Intervention de Michelle Demessine

Réunion du 19 juin 2014 à 9h00
Réhabilitation des fusillés pour l'exemple de la guerre de 1914-1918 — Discussion d'une proposition de loi

Photo de Michelle DemessineMichelle Demessine, rapporteur :

… encore moins à un nombre précis de fusillés. Ils visent, selon les cas, à évoquer la dimension exemplaire que revêtait la condamnation, c’est-à-dire l’idée qu’elle doit dissuader les autres soldats d’agir pareillement, le caractère démonstratif de l’exécution, qui, conformément au règlement militaire alors en vigueur, donne lieu à un cérémonial très codifié en présence de la troupe, ou encore le fait que certains fusillés ont été arbitrairement désignés parmi d’autres coupables pour être, en quelque sorte, des victimes expiatoires.

L’exposé des motifs de la proposition de loi faisant référence à « plus de 600 fusillés pour l’exemple », on peut considérer que sont ici visés tous les fusillés pour manquements à la discipline militaire, à l’exception des soldats exécutés pour crimes de droit commun et des civils coupables d’espionnage.

Est-il dès lors légitime de considérer que ces 600 et quelques fusillés mériteraient d’être réhabilités ? Cela semble difficile, car, aussi injustes et arbitraires qu’ils puissent paraître aujourd’hui, les jugements rendus à l’époque étaient pour la plupart conformes au code de justice militaire.

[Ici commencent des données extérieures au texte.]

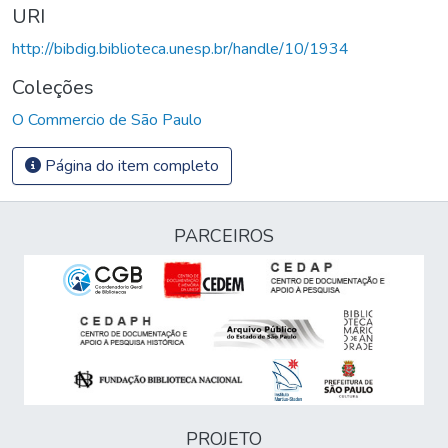
URI
http://bibdig.biblioteca.unesp.br/handle/10/1934
Coleções
O Commercio de São Paulo
Página do item completo
PARCEIROS
PROJETO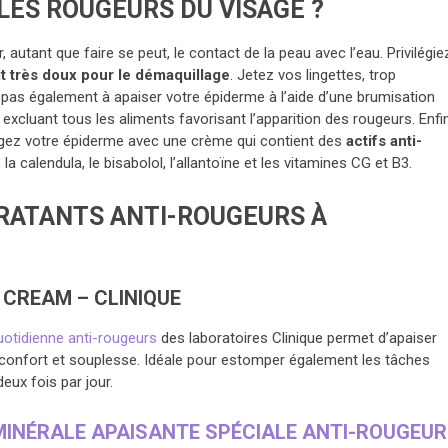
ES ROUGEURS DU VISAGE ?
r, autant que faire se peut, le contact de la peau avec l’eau. Privilégie
it très doux pour le démaquillage
. Jetez vos lingettes, trop
z pas également à apaiser votre épiderme à l’aide d’une brumisation
excluant tous les aliments favorisant l’apparition des rougeurs. Enfin
rotégez votre épiderme avec une crème qui contient des
actifs anti-
 calendula, le bisabolol, l’allantoïne et les vitamines CG et B3.
DRATANTS ANTI-ROUGEURS À
F CREAM – CLINIQUE
otidienne anti-rougeurs
des laboratoires Clinique permet d’apaiser
 confort et souplesse. Idéale pour estomper également les tâches
deux fois par jour.
INÉRALE APAISANTE SPÉCIALE ANTI-ROUGEU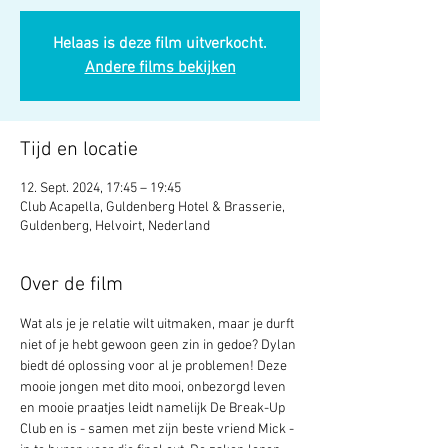
Helaas is deze film uitverkocht.
Andere films bekijken
Tijd en locatie
12. Sept. 2024, 17:45 – 19:45
Club Acapella, Guldenberg Hotel & Brasserie,
Guldenberg, Helvoirt, Nederland
Over de film
Wat als je je relatie wilt uitmaken, maar je durft 
niet of je hebt gewoon geen zin in gedoe? Dylan 
biedt dé oplossing voor al je problemen! Deze 
mooie jongen met dito mooi, onbezorgd leven 
en mooie praatjes leidt namelijk De Break-Up 
Club en is - samen met zijn beste vriend Mick - 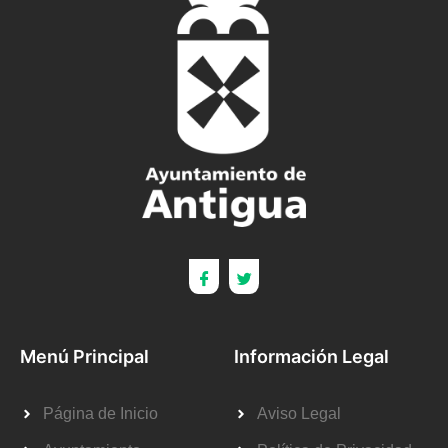
Menú Principal
Información Legal
Página de Inicio
Aviso Legal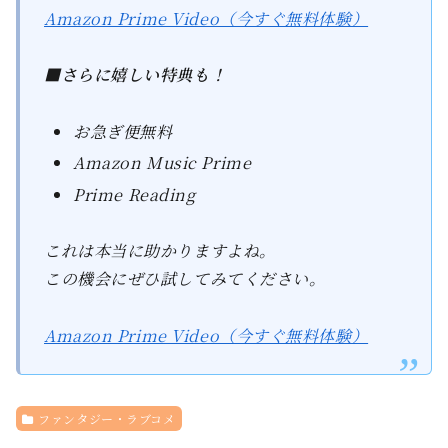
Amazon Prime Video（今すぐ無料体験）
■さらに嬉しい特典も！
お急ぎ便無料
Amazon Music Prime
Prime Reading
これは本当に助かりますよね。
この機会にぜひ試してみてください。
Amazon Prime Video（今すぐ無料体験）
ファンタジー・ラブコメ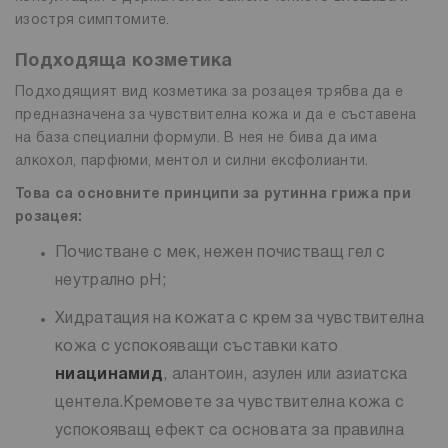
изостря симптомите.
Подходяща козметика
Подходящият вид козметика за розацея трябва да е
предназначена за чувствителна кожа и да е съставена
на база специални формули. В нея не бива да има
алкохол, парфюми, ментол и силни ексфолианти.
Това са основните принципи за рутинна грижа при
розацея:
Почистване с мек, нежен почистващ гел с
неутрално pH;
Хидратация на кожата с крем за чувствителна
кожа с успокояващи съставки като
ниацинамид
, алантоин, азулен или азиатска
центела.Кремовете за чувствителна кожа с
успокояващ ефект са основата за правилна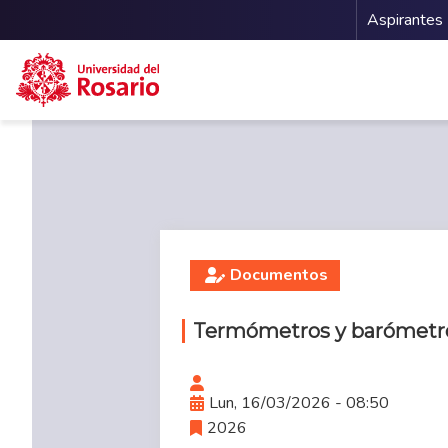
Menu 
Aspirantes
Pasar al contenido principal
Documentos
Termómetros y barómetro
Lun, 16/03/2026 - 08:50
2026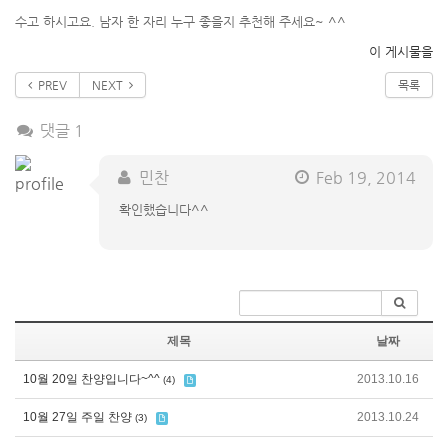
수고 하시고요. 남자 한 자리 누구 좋을지 추천해 주세요~ ^^
이 게시물을
PREV
NEXT
목록
댓글 1
민찬
Feb 19, 2014
확인했습니다^^
제목
날짜
10월 20일 찬양입니다~^^
2013.10.16
(4)
10월 27일 주일 찬양
2013.10.24
(3)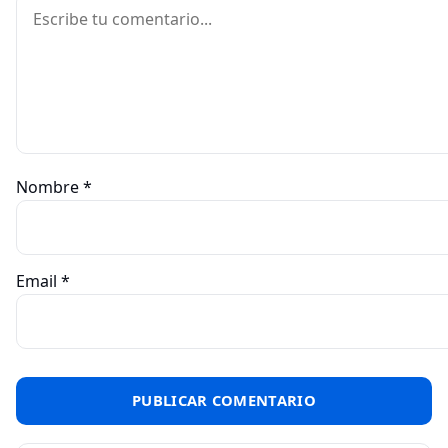
Comentario
Nombre
*
Email
*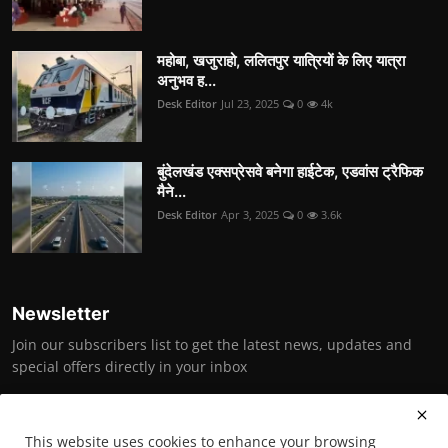
महोबा, खजुराहो, ललितपुर यात्रियों के लिए यात्रा
अनुभव ह...
Desk Editor
Jul 23, 2025
0
4k
बुंदेलखंड एक्सप्रेसवे बनेगा हाईटेक, एडवांस ट्रैफिक
मैने...
Desk Editor
Apr 3, 2025
0
3.6k
Newsletter
Join our subscribers list to get the latest news, updates and
special offers directly in your inbox
Subscribe
This website uses cookies to enhance your browsing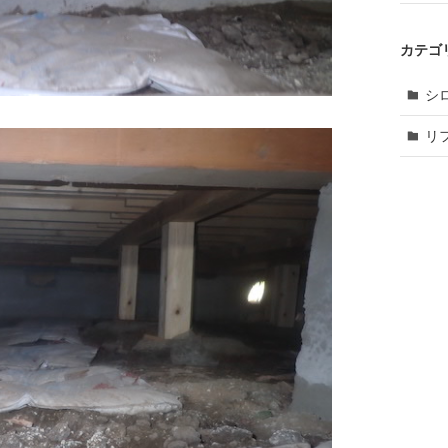
カテゴ
シ
リ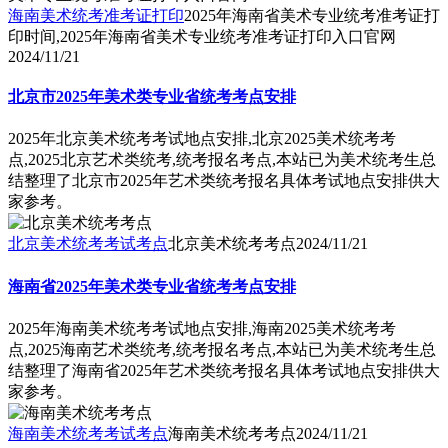
海南美术统考准考证打印
2025年海南省美术专业统考准考证打
印时间,2025年海南省美术专业统考准考证打印入口官网
2024/11/21
北京市2025年美术类专业省统考考点安排
2025年北京美术统考考试地点安排,北京2025美术统考考
点,2025北京艺术类统考,统考报名考点,本站已为美术统考生总
结整理了北京市2025年艺术类统考报名具体考试地点安排供大
家参考。
北京美术统考考试考点
北京美术统考考点
2024/11/21
海南省2025年美术类专业省统考考点安排
2025年海南美术统考考试地点安排,海南2025美术统考考
点,2025海南艺术类统考,统考报名考点,本站已为美术统考生总
结整理了海南省2025年艺术类统考报名具体考试地点安排供大
家参考。
海南美术统考考试考点
海南美术统考考点
2024/11/21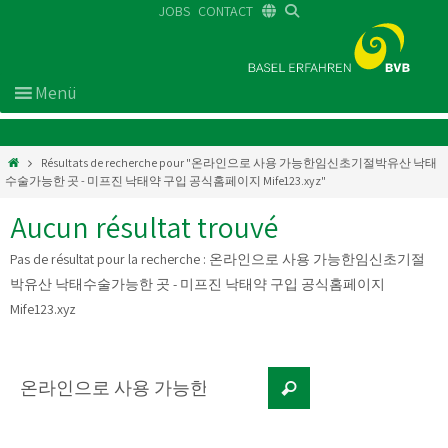
JOBS
CONTACT
DE
FR
EN
Résultats de recherche pour "온라인으로 사용 가능한임신초기절박유산 낙태
수술가능한 곳 - 미프진 낙태약 구입 공식홈페이지 Mife123.xyz"
Aucun résultat trouvé
Pas de résultat pour la recherche :
온라인으로 사용 가능한임신초기절
박유산 낙태수술가능한 곳 - 미프진 낙태약 구입 공식홈페이지
Mife123.xyz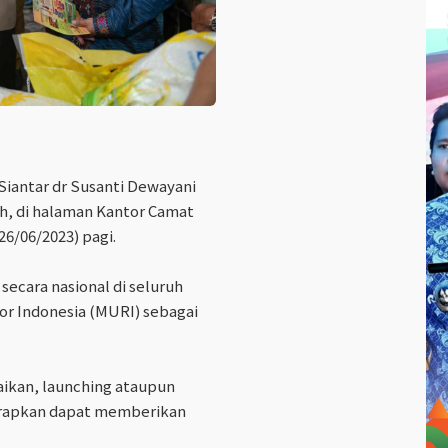
Siantar dr Susanti Dewayani
, di halaman Kantor Camat
26/06/2023) pagi.
secara nasional di seluruh
r Indonesia (MURI) sebagai
ikan, launching ataupun
arapkan dapat memberikan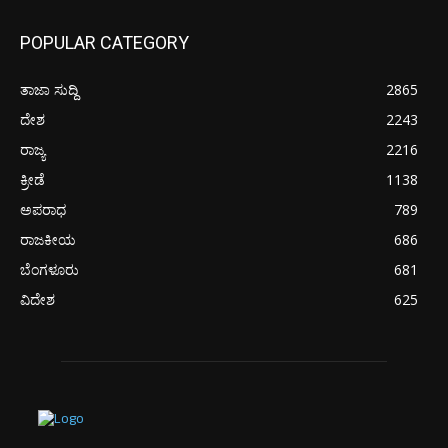
POPULAR CATEGORY
ತಾಜಾ ಸುದ್ದಿ
2865
ದೇಶ
2243
ರಾಜ್ಯ
2216
ಕ್ರೀಡೆ
1138
ಅಪರಾಧ
789
ರಾಜಕೀಯ
686
ಬೆಂಗಳೂರು
681
ವಿದೇಶ
625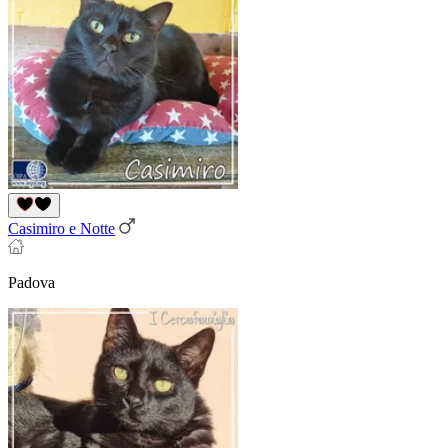
Casimiro e Notte
Padova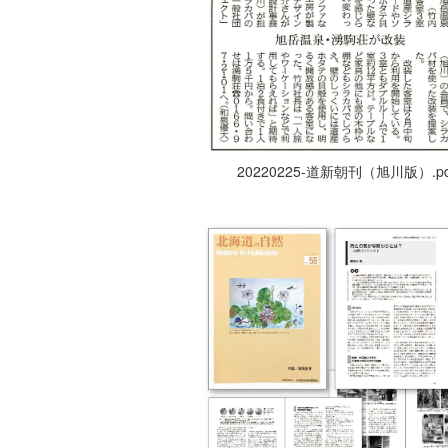
20220225-道新朝刊（旭川版）.pd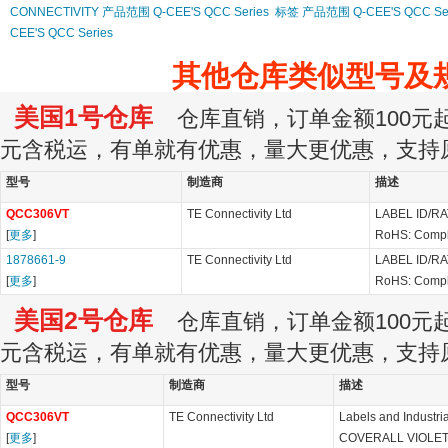
CONNECTIVITY 产品范围 Q-CEE'S QCC Series
标签 产品范围 Q-CEE'S QCC Ser
CEE'S QCC Series
其他仓库类似型号及
美国1号仓库
仓库直销，订单金额100元起订
元含税运，有单就有优惠，量大更优惠，支持
型号
制造商
描述
QCC306VT
TE Connectivity Ltd
LABEL ID/RA
[
更多
]
RoHS: Compl
1878661-9
TE Connectivity Ltd
LABEL ID/RA
[
更多
]
RoHS: Compl
美国2号仓库
仓库直销，订单金额100元起订
元含税运，有单就有优惠，量大更优惠，支持
型号
制造商
描述
QCC306VT
TE Connectivity Ltd
Labels and Industri
[
更多
]
COVERALL VIOLET S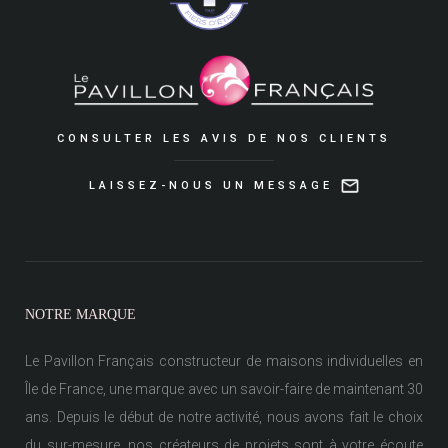
CONSULTER LES AVIS DE NOS CLIENTS
LAISSEZ-NOUS UN MESSAGE
NOTRE MARQUE
Le Pavillon Français constructeur de maisons individuelles en
Île de France, une marque avec un savoir-faire de maintenant 30
ans. Depuis le début de notre activité, nous avons fait le choix
du sur-mesure, nos créateurs de projets sont à votre écoute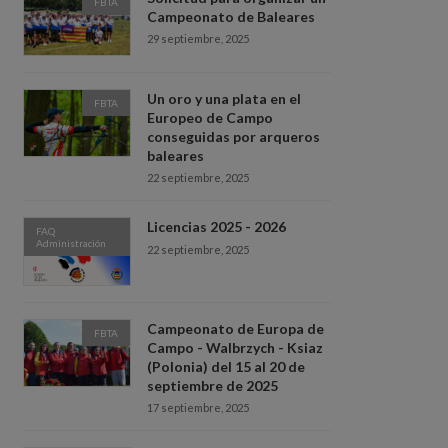
FBTA
Campeonato de Baleares
29 septiembre, 2025
Un oro y una plata en el
FBTA
Europeo de Campo
conseguidas por arqueros
baleares
22 septiembre, 2025
Licencias 2025 - 2026
FAQ
Administración
22 septiembre, 2025
Campeonato de Europa de
FBTA
Campo - Walbrzych - Ksiaz
(Polonia) del 15 al 20 de
septiembre de 2025
17 septiembre, 2025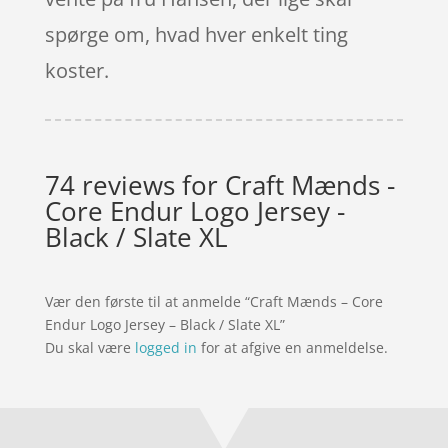
spørge om, hvad hver enkelt ting
koster.
74 reviews for
Craft Mænds -
Core Endur Logo Jersey -
Black / Slate XL
Vær den første til at anmelde “Craft Mænds – Core
Endur Logo Jersey – Black / Slate XL”
Du skal være
logged in
for at afgive en anmeldelse.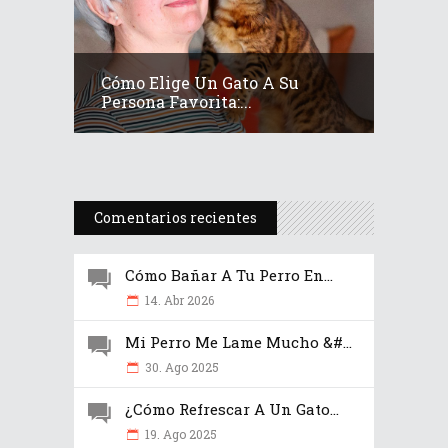
Cómo Elige Un Gato A Su
Persona Favorita:...
Comentarios recientes
Cómo Bañar A Tu Perro En...
14. Abr 2026
Mi Perro Me Lame Mucho &#...
30. Ago 2025
¿Cómo Refrescar A Un Gato...
19. Ago 2025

Le législateur ne peut rétrospectivement mettre en cause le droit en vigueur et juger l’histoire. Or si beaucoup de ces jugements sont contestables, leur mise en cause ne pourrait intervenir qu’au cas par cas, au vu d’un examen individuel des dossiers, avec toutes les difficultés que cet exercice comporterait, compte tenu de l’état des dossiers.

La loi ne saurait, de manière globale et indifférenciée, déclarer innocents tous les fusillés. La notion de « pardon » que la nation demanderait « aux familles et à la population du pays tout entier » ne paraît pas davantage appropriée. L’État peut-il demander pardon, cent ans après, d’avoir fait respecter le droit militaire en vigueur, même si l’on ne peut que regretter qu’il ait été appliqué de manière expéditive, parfois même sans procès ? Ce serait admettre que l’impératif de défense de la nation n’était pas légitime.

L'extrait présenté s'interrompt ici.